Executing Logprep
=================

To execute Logprep the following command can be executed in the root directory of the project:

..  code-block:: bash

    logprep run $CONFIG

Where :code:`$CONFIG` is the path or a url to a configuration file (see :ref:`configuration`).

To get help on the different parameters use:

..  code-block:: bash

    logprep --help


Event Generation
----------------

Logprep has the additional functionality of generating events and sending them to two
different targets.
It can send events to kafka, while also loading events from kafka or reading them from file,
and it can send events to a http endpoint as POST requests.

Following sections describe the usage of these event generators.

Kafka
^^^^^

The kafka load-tester can send a configurable amount of documents to Kafka.
The documents that are being send can be obtained either from Kafka or from a file with JSON lines.

It can be configured how many documents should be retrieved from Kafka (if Kafka is used as source)
and how many documents will be sent.
Documents obtained from Kafka won't be written down to disk.

The documents will be sent repeatedly until the desired amount has been sent.
The `tags` field and the `_index` field of each document will be set to `load-tester`.
Furthermore, a field `load-tester-unique` with a unique value will be added to each document every
time a document is sent.
This is done to prevent that repeatedly sent documents are identical.

To find out more about the usage of the kafka load-tester execute:

.. code-block:: bash

    logprep generate kafka --help


Configuration
"""""""""""""

The kafka load-tester is configured via a YAML file.
It must have the following format:

.. code-block:: yaml
    :caption: Example configuration file for the kafka load-tester

    logging_level: LOG_LEVEL  # Default: "INFO"
    source_count: INTEGER  # Number of documents to obtain form Kafka
    count: INTEGER  # Number of documents to send
    process_count: INTEGER  # Number of processes (default: 1)
    profile: BOOL  # Shows profiling data (default: false)
    target_send_per_sec: INTEGER  # Desired number of documents to send per second with each process.
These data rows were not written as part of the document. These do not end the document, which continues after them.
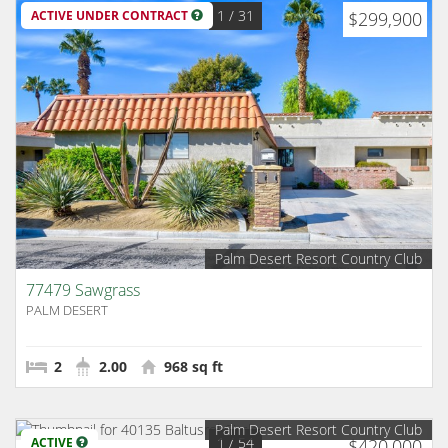
1
/ 31
ACTIVE UNDER CONTRACT
$299,900
Palm Desert Resort Country Club
77479 Sawgrass
PALM DESERT
2
2.00
968 sq ft
Palm Desert Resort Country Club
1
/ 54
ACTIVE
$420,000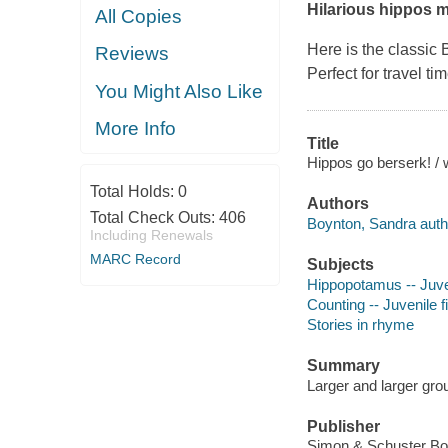
Hilarious hippos m
All Copies
Here is the classic 
Reviews
Perfect for travel ti
You Might Also Like
More Info
Title
Hippos go berserk! / 
Total Holds:
0
Authors
Total Check Outs:
406
Boynton, Sandra author
Including Renewals
MARC Record
Subjects
Hippopotamus -- Juven
Counting -- Juvenile f
Stories in rhyme
Summary
Larger and larger grou
Publisher
Simon & Schuster Bo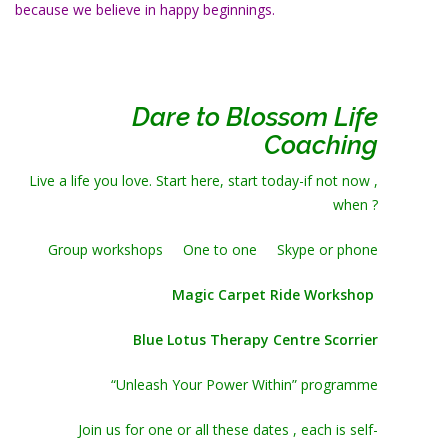
because we believe in happy beginnings.
Dare to Blossom Life
Coaching
Live a life you love. Start here, start today-if not now ,
when ?
Group workshops One to one Skype or phone
Magic Carpet Ride Workshop
Blue Lotus Therapy Centre Scorrier
“Unleash Your Power Within” programme
Join us for one or all these dates , each is self-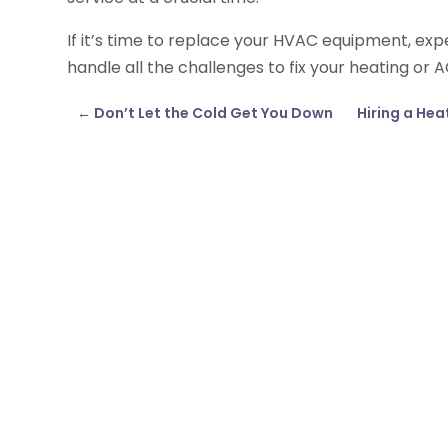
If it’s time to replace your HVAC equipment, exper
handle all the challenges to fix your heating or A
←
Don’t Let the Cold Get You Down
Hiring a Hea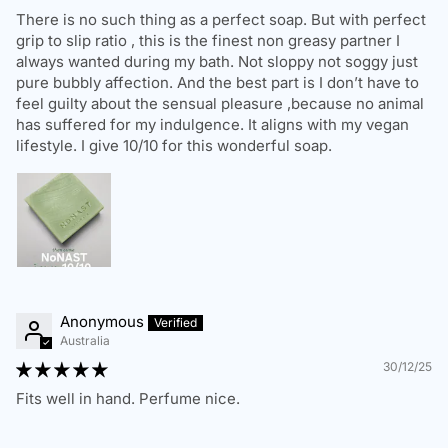
There is no such thing as a perfect soap. But with perfect
Standard Shipping:
3-7 business days
grip to slip ratio , this is the finest non greasy partner I
Express Shipping:
1-3 business days
always wanted during my bath. Not sloppy not soggy just
pure bubbly affection. And the best part is I don’t have to
We deliver to residential, business, and PO Box addresses
feel guilty about the sensual pleasure ,because no animal
within Australia. Please ensure you provide a valid and
has suffered for my indulgence. It aligns with my vegan
complete shipping address. We are not responsible for
lifestyle. I give 10/10 for this wonderful soap.
delays due to incorrect address details.
Order Delays & Issues
If your order is delayed, lost, or has not arrived within the
estimated timeframe, please contact us, and we will assist
in tracking your package.
Anonymous
Australia
30/12/25
RETURNS & REFUNDS POLICY
Fits well in hand. Perfume nice.
We want you to love your
NŌNAST
™ products. If you're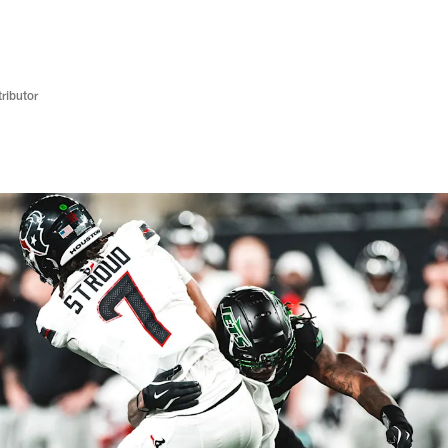
ributor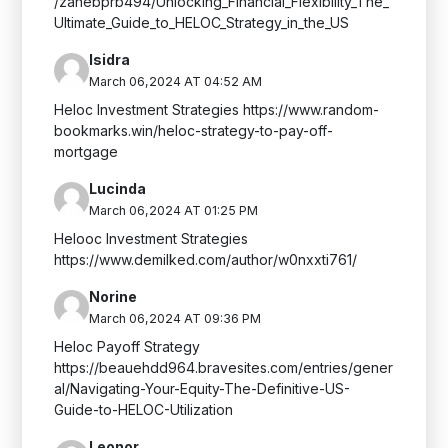
/zanebprb494/Unlocking_Financial_Flexibility_The_
Ultimate_Guide_to_HELOC_Strategy_in_the_US
Isidra
March 06,2024 AT 04:52 AM
Heloc Investment Strategies https://www.random-
bookmarks.win/heloc-strategy-to-pay-off-
mortgage
Lucinda
March 06,2024 AT 01:25 PM
Helooc Investment Strategies
https://www.demilked.com/author/w0nxxti761/
Norine
March 06,2024 AT 09:36 PM
Heloc Payoff Strategy
https://beauehdd964.bravesites.com/entries/gener
al/Navigating-Your-Equity-The-Definitive-US-
Guide-to-HELOC-Utilization
Leonor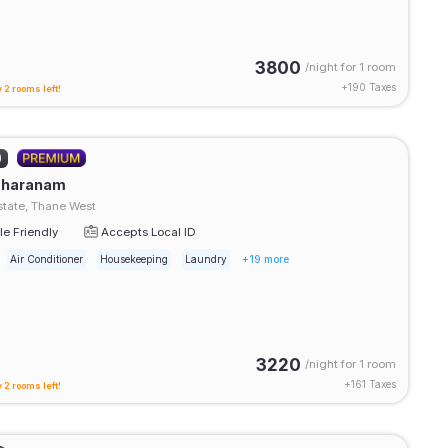
3800
/night for
1 room
+
190
Taxes
 2 rooms left!
)
Sharanam
tate, Thane West
e Friendly
Accepts Local ID
Air Conditioner
Housekeeping
Laundry
+19 more
3220
/night for
1 room
+
161
Taxes
 2 rooms left!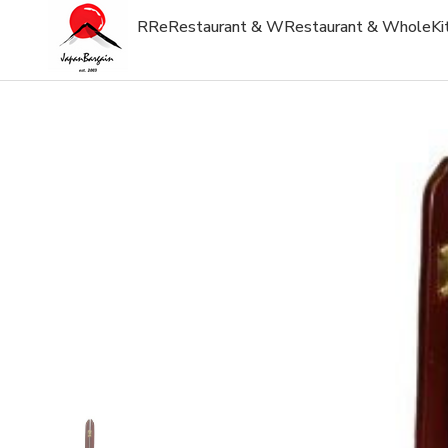
R
Re
Restaurant & W
Restaurant & Whole
Ki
Setting it to 0 sends as much as possible (default: 0).

    kafka:
    bootstrap_servers:  # List of bootstrap servers
        - URL:PORT  # i.e. "127.0.0.1:9092"
    consumer:  # Kafka consumer
        topic: STRING  # Topic to obtain documents from
        group_id: STRING  # Should be different from the group_id of the Logprep Consumer, otherwise the offset in Logprep will be changed!
        timeout: FLOAT  # Timeout for retrieving documents (default: 1.0)
    producer:  # Kafka producer
        acks: STRING/INTEGER # Determines if sending should be acknowledged (default: 0)
        compression_type: STRING  # Compression type (default: "none")
        topic: STRING  # Topic to send documents to
        queue_buffering_max_messages: INTEGER # Batch for sending documents (default: 10000)
        linger_ms: INTEGER # Time to wait before a batch is sent if the max wasn't reached before (default: 5000)
        flush_timeout: FLOAT # Timeout to flush the producer (default 30.0)
    ssl:  # SSL authentication (Optional)
        ca_location: STRING
        certificate_location: STRING
        key:
        location: STRING
        password: STRING # Optional

Unused parameters must be removed or commented.

Http
^^^^

The http endpoint allows for generating events based on templated sample files which are stored
inside a dataset directory.

The dataset directory with the sample files has to have the following format:

.. code-block:: bash

    | - Test-Logs-Directory
    | | - Test-Logs-Class-1-Directory
    | | | - config.yaml
    | | | - Test-Logs-1.jsonl
    | | | - Test-Logs-2.jsonl
    | | - Test-Logs-Class-2-Directory
    | | | - config.yaml
    | | | - Test-Logs-A.jsonl
    | | | - Test-Logs-B.jsonl

While the jsonl event files can have arbitrary names, the `config.yaml` needs to be called exactly
that. It also needs to follow the following schema:

.. code-block:: yaml
    :caption: Example configuration file for the http event generator

    target_path: /endpoint/logsource/path
    timestamps:
    - key: TIMESTAMP_FIELD_1
        format: "%Y%m%d"
    - key: TIMESTAMP_FIELD_1
        format: "%H%M%S"
        time_shift: "+0200"  # Optional, sets time shift in hours and minutes, if needed ([+-]HHMM)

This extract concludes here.